Wow. So now i can say I’ve been to Springfield, Illinois. And it’s a sad town – depressed and depressing – kind of like parts of upstate New York, although without the sense that at least it used to be grand 100 yrs ago. This place is so massive in our whanau imaginary... it’s all an important centre for the mythology of Hamuera coming over here to train as a pastor. It’s the centre of the Te Punga story with of family, faith, education, mobility... it has shaped all of us, even though we haven’t been here in Springfield before. (And I wonder: if we had been here would we have acquired any these values? Who knows.)
The seminary site has been taken over by the Illinois States govt – it’s now a training facility for people in correctional services... some of the buildings have been knocked down and some have been repurposed. It all looks pretty shabby though – and the surrounding neighbourhood has that kind of desperation and insularity that results from intergenerational poverty without a welfare cushion to keep the rubber from the road.
I feel good to have been there, but it was a tricky kind of homecoming. It felt so significant, but my experience of the past was so deeply shaped by my negotiation of the present. I know one version of Springfield so well, and the other versions – including the present version – might as well be another planet.

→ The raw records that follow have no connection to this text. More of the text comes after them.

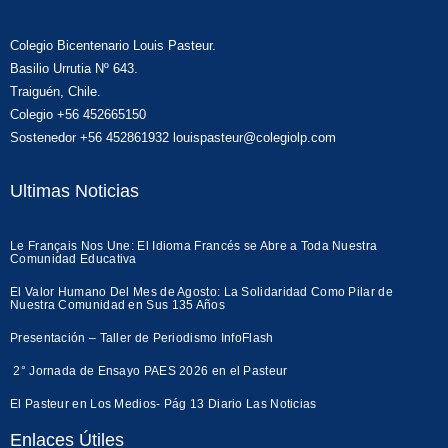
Colegio Bicentenario Louis Pasteur.
Basilio Urrutia Nº 643.
Traiguén, Chile.
Colegio +56 452665150
Sostenedor +56 452861932 louispasteur@colegiolp.com
Ultimas Noticias
Le Français Nos Une: El Idioma Francés se Abre a Toda Nuestra
Comunidad Educativa
El Valor Humano Del Mes de Agosto: La Solidaridad Como Pilar de
Nuestra Comunidad en Sus 135 Años
Presentación – Taller de Periodismo InfoFlash
2° Jornada de Ensayo PAES 2026 en el Pasteur
El Pasteur en Los Medios- Pág 13 Diario Las Noticias
Enlaces Útiles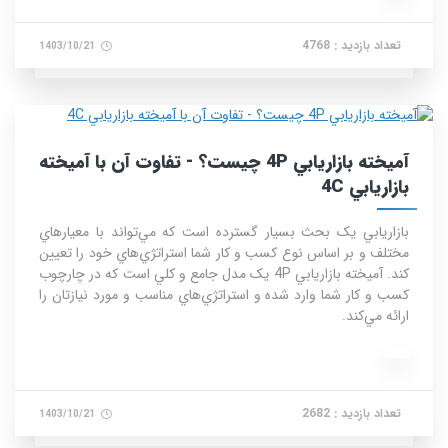
تعداد بازدید : 4768
1403/10/21
آميخته بازاريابي 4P چيست؟ - تفاوت آن با آميخته
بازاريابي 4C
بازاريابي يک بحث بسيار گسترده است که مي‌تواند با معيارهاي
مختلف و بر اساس نوع کسب و کار شما استراتژي‌هاي خود را تعيين
کند. آميخته بازاريابي 4P يک مدل جامع و کلي است که در چارچوب
کسب و کار شما وارد شده و استراتژي‌هاي مناسب و مورد نيازتان را
ارائه مي‌کند.
تعداد بازدید : 2682
1403/10/21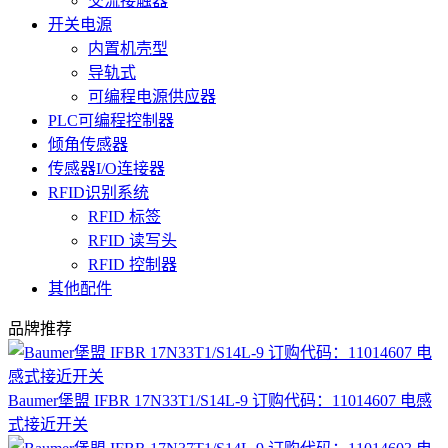
交流接触器
开关电源
内置机壳型
导轨式
可编程电源供应器
PLC可编程控制器
倾角传感器
传感器I/O连接器
RFID识别系统
RFID 标签
RFID 读写头
RFID 控制器
其他配件
品牌推荐
Baumer堡盟 IFBR 17N33T1/S14L-9 订购代码：11014607 电感
式接近开关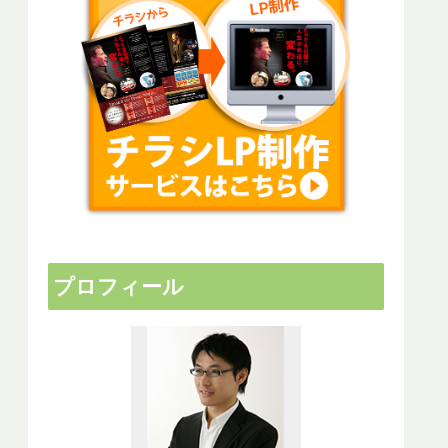
プロフィール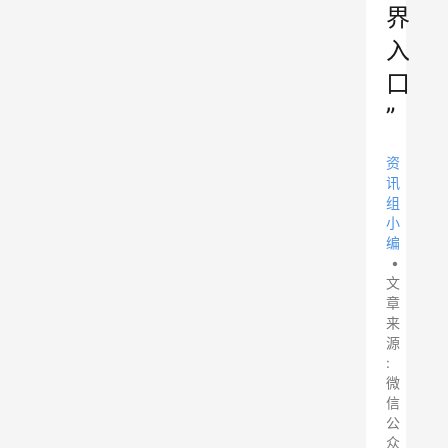
界
入
口
”
资
讯
组
小
编
•
文
章
来
源
:
微
信
公
众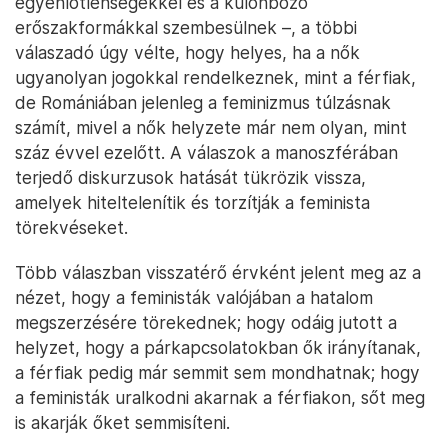
egyenlőtlenségekkel és a különböző
erőszakformákkal szembesülnek –, a többi
válaszadó úgy vélte, hogy helyes, ha a nők
ugyanolyan jogokkal rendelkeznek, mint a férfiak,
de Romániában jelenleg a feminizmus túlzásnak
számít, mivel a nők helyzete már nem olyan, mint
száz évvel ezelőtt. A válaszok a manoszférában
terjedő diskurzusok hatását tükrözik vissza,
amelyek hiteltelenítik és torzítják a feminista
törekvéseket.
Több válaszban visszatérő érvként jelent meg az a
nézet, hogy a feministák valójában a hatalom
megszerzésére törekednek; hogy odáig jutott a
helyzet, hogy a párkapcsolatokban ők irányítanak,
a férfiak pedig már semmit sem mondhatnak; hogy
a feministák uralkodni akarnak a férfiakon, sőt meg
is akarják őket semmisíteni.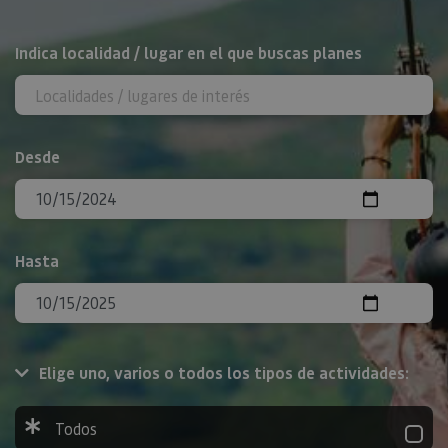
BUSCAR
Indica localidad / lugar en el que buscas planes
Desde
Hasta
Elige uno, varios o todos los tipos de actividades:
Todos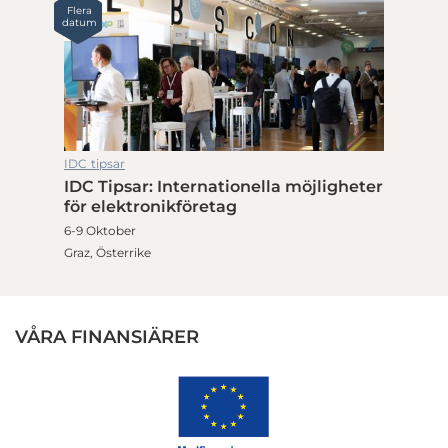
Flera
datum
IDC tipsar
IDC Tipsar: Internationella möjligheter
för elektronikföretag
6-9 Oktober
Graz, Österrike
VÅRA FINANSIÄRER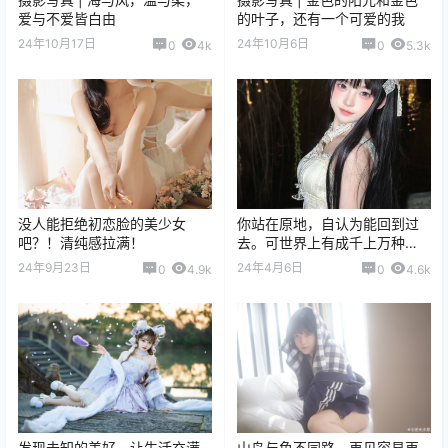
爱与不爱皆白由
的叶子，还有一个可爱的我
24年10月17日
24年10月6日
0
4k
0
5.3k
没人能拒绝初恋脸的美少女
你站在原地，自认为能回到过
吧？！清纯感拉满！
去。可世界上有成千上万种
爱，却没有一种爱可以重来
24年9月23日
24年4月6日
0
4.9k
0
4.6k
发现未知的美好，让生活充满
山鸟与鱼不同路，再见容易再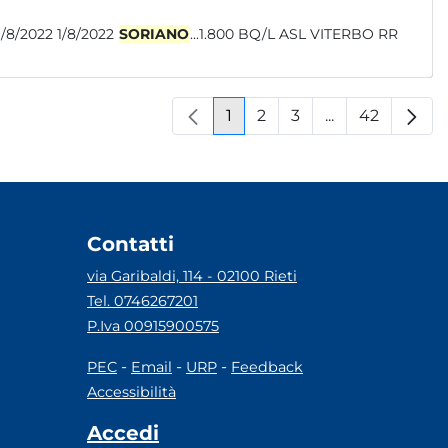
 014193 1/8/2022 1/8/2022
SORIANO
...1.800 BQ/L ASL VITERBO RR
1
2
3
...
42
Pagina
Pagina
Pagina
Pagine interm
Pagina
Contatti
via Garibaldi, 114 - 02100 Rieti
Tel. 0746267201
P.Iva 00915900575
-
-
-
PEC
Email
URP
Feedback
Accessibilità
Accedi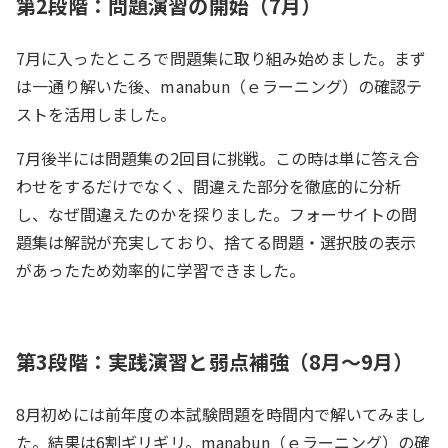
第2段階：問題演習の開始（7月）
7月に入ったところで問題集に取り組み始めました。まず
は一通り解いた後、manabun（ｅラーニング）の確認テ
ストを活用しました。
7月後半には問題集の2回目に挑戦。この時は単に答え合
わせをするだけでなく、間違えた部分を徹底的に分析
し、なぜ間違えたのかを探りました。フォーサイトの問
題集は解説が充実しており、捨てる問題・選択肢の表示
があったため効率的に学習できました。
第3段階：実践演習と弱点補強（8月〜9月）
8月初めには前年度の本試験問題を時間内で解いてみまし
た。結果は6割ギリギリ。manabun（ｅラーニング）の確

The three original brick buildings which are still standing: dining hall/ residence on left |
I found myself walking around the ‘campus’ in the grey wind of a November afternoon, trying to recognise things from photos and descriptions, attempting to push the ‘undo’ backwards-facing arrow as if the site was a word document that had been altered one time too many but that still bore the marks of its earlier richness.
snowy photo updated |
And perhaps it was all there, beneath the surface... it felt a bit like there was someone standing by me a few times, although that could have been my hyper-vigilance: more tied to street-smarts than memory.
When a security guy came out, there were more layers. This is an historical place although the history I was chasing after had long ago left the building: when I asked him questions about thetime I was interested in, he would laugh and remind me that this place was a seminary from when his mother was small as she was now 80 so he certinly wasn't around at the time... and he told me about the buildings being run down and not accessible (no lifts! only ramps into one building!). It was a slow Saturday afternoon, though, and so we both talked for a while. He was more interested in talking to me about the changes in the area, the unsavoury character of the neighbourhood (he was concerned about me wandering around by myself), the rundown buildings, the economic and social problems of Springfield. So many industries have now left Springfield that the only industry here now is the state government, and he went into some detail about the layers of corruption in Illinois politics. In his head he holds an historical map of the local area which he described to me: a factory that made electrical goods, other factories that make various things. He talked about the closure Pilsbury factory a couple of blocks away (Pilsbury makes breads and pastries), and I realised this was the looming craggy building silently but insistently tearing a corner off the picture of where the campus meets the sky. (There's something about broken windows and buildings who wear their emptiness like a thin coat. I could have been in Patea, looking at the freezing works. I could have been in Wainuiomata or Petone, looking at an ex-high school. I could even have been in Mad Ave or Esperance.)
Pilsbury Factory. Well, Ex-Pilsbury Factory actually. |
It seems so striking: everything leaves, including the seminary people to Fort Wayne Indiana and individuals like Hamuera to all the ends of the earth, but the people – some people – stay.
Back when it was a seminary, this place turned out men to share the Bread of Life.
Later, the area was busily humming along turning out Bread.